Um grupo de investigadores do Centre of Fish and Fisheries, da Universidade de Murdoch, têm tentado controlar o peixe-dourado - o típico peixe de estimação - no Vasse, um rio no sudoeste da Austrália.

Stephen Beatty, uma das investigadoras, contou ao Mashable Austrália que o estudo foi feito por causa do aumento de peixes de aquário encontrados no Vasse, nos últimos 15 anos.

As pessoas, com o passar dos anos, foram soltando vários dos seus peixes nos cursos de água locais. O que as pessoas não sabiam é que estavam a libertar uma espécie invasiva naquelas águas.

O peixe-dourado é uma espécie que desequilibra o ecossistema do Vasse. Tudo porque, em águas selvagens, a alimentação desta espécie torna-se omnívora. Eles acabam por comer os ovos de outros peixes do rio, soltam sedimentos e arrancam vegetação; acabando também por afetar a qualidade da água.

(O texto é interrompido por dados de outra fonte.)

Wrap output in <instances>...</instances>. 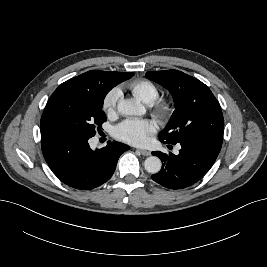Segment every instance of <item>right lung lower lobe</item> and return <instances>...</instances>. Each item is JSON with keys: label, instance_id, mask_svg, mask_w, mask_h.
<instances>
[{"label": "right lung lower lobe", "instance_id": "obj_1", "mask_svg": "<svg viewBox=\"0 0 267 267\" xmlns=\"http://www.w3.org/2000/svg\"><path fill=\"white\" fill-rule=\"evenodd\" d=\"M88 137L51 126H41L43 156L52 172L66 185L94 189L113 175L120 155L130 149L116 141L92 150Z\"/></svg>", "mask_w": 267, "mask_h": 267}]
</instances>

Torna-se assim numa espécie intrusiva que compete por espaço e recursos com os outros peixes do rio. Apesar disso, foi feita uma importante descoberta: eles reproduzem-se em pantanais. Tal conhecimento vai permitir que, no futuro, se criem armadilhas em cursos de água para que se retirem estas espécies dos rios.

No entanto, nada consegue ser mais surpreendente do que o tamanho a que um peixe-dourado pode chegar. Tem na cabeça a imagem do seu pequeno peixinho dourado dentro de um aquário? Esqueça. Este grupo de investigadores encontrou um com quase dois quilos (1,9 kg). E quantas voltas acha que o seu peixinho dá por dia ao aquário? Seja quantas for, estará certamente longe dos 230 km que um dos peixes dourados encontrados no rio australiano tinha feito num ano.

Beatty deixa ainda um recado: “Se as pessoas têm animais que não querem, vão às lojas de animais saber se o aceitam de volta. Em relação aos peixes, se a opção é a eutanásia, então coloquem-no no congelador, é a forma mais humana de o fazer”.

Para a investigadora, as pessoas não têm noção do dano que a libertação de um simples peixe-dourado pode causar. “É óbvio que nem todos os peixes que soltamos formam uma população”, mas Beatty diz que se tem defrontado cada vez mais vezes com situações idênticas.